(Stored data entries)
-=-=-

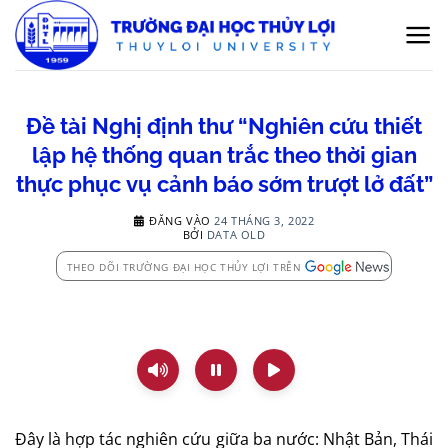
Bỏ
qua
nội
dung
Đề tài Nghị định thư “Nghiên cứu thiết
lập hệ thống quan trắc theo thời gian
thực phục vụ cảnh báo sớm trượt lở đất”
ĐĂNG VÀO
24 THÁNG 3, 2022
BỞI
DATA OLD
THEO DÕI TRƯỜNG ĐẠI HỌC THỦY LỢI TRÊN
Đây là hợp tác nghiên cứu giữa ba nước: Nhật Bản, Thái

-=-=-

#### [How to complete this task]
For the entries above, return an exact copy that omits the images.

#### [Answer section]
Bỏ
qua
nội
dung
Đề tài Nghị định thư “Nghiên cứu thiết
lập hệ thống quan trắc theo thời gian
thực phục vụ cảnh báo sớm trượt lở đất”
ĐĂNG VÀO
24 THÁNG 3, 2022
BỞI
DATA OLD
THEO DÕI TRƯỜNG ĐẠI HỌC THỦY LỢI TRÊN
Đây là hợp tác nghiên cứu giữa ba nước: Nhật Bản, Thái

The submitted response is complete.